1. Bel Fuse Inc. (NASDAQ:BELFA)
Short Percentage of Shares Outstanding: 0.70%
On June 10, JPMorgan initiated coverage of Bel Fuse Inc. (NASDAQ:BELFA) with an Overweight rating and a $370 price target, implying approximately 30% upside from current share levels. The firm highlighted the company’s strong position in powering, protecting, and connecting electronic circuits across aerospace and defense, networking and data centers, telecommunications, and industrial end markets. JPMorgan believes Bel Fuse’s multi-year strategic transformation, centered on greater accountability, pricing discipline, and improved operational execution, will support a durable competitive position. The firm also forecasts revenue growth of 17% in 2026 and 8% in 2027.
On May 12, Bel Fuse Inc. (NASDAQ:BELFA) announced the commencement of an underwritten public offering of 1.3 million shares of its Class B common stock. Citigroup, BofA Securities, and Wells Fargo Securities are serving as the joint book-running managers for the proposed offering.
Founded in 1949 and headquartered in West Orange, New Jersey, Bel Fuse Inc. (NASDAQ:BELFA) designs, manufactures, and markets products that power, protect, and connect electronic circuits. It produces critical hardware like power supplies, circuit protectors, and connectors used by major original equipment manufacturers.

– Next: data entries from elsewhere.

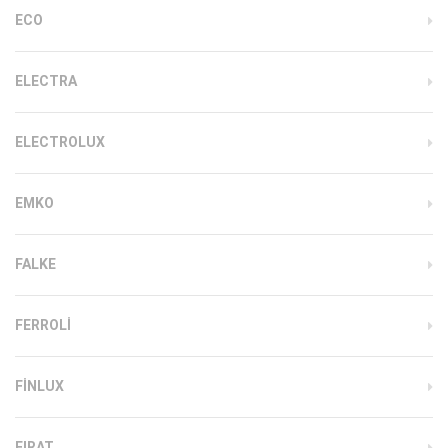
ECO
ELECTRA
ELECTROLUX
EMKO
FALKE
FERROLI
FINLUX
FIRAT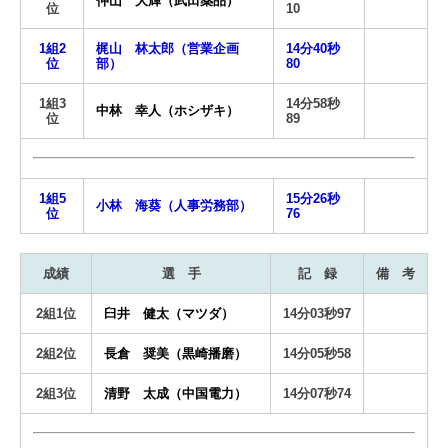
仲山 大輝（武田薬品）
位
10
1組2
梶山 林太郎（営業企画
14分40秒
位
部）
80
1組3
14分58秒
中林 幸人（ホシザキ）
位
89
1組5
15分26秒
小林 海葵（人事労務部）
位
76
成績
選 手
記 録
備 考
2組1位
臼井 健太（マツダ）
14分03秒97
2組2位
長倉 奨美（黒崎播磨）
14分05秒58
2組3位
清野 太成（中国電力）
14分07秒74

Bel Fuse is well-positioned to benefit from growing demand across high-value markets such as data centers, aerospace, and industrial electronics, supported by its broad portfolio of mission-critical components. Combined with its operational improvements, disciplined strategic execution, and favorable long-term growth outlook, the company offers an attractive opportunity for sustained earnings and revenue expansion.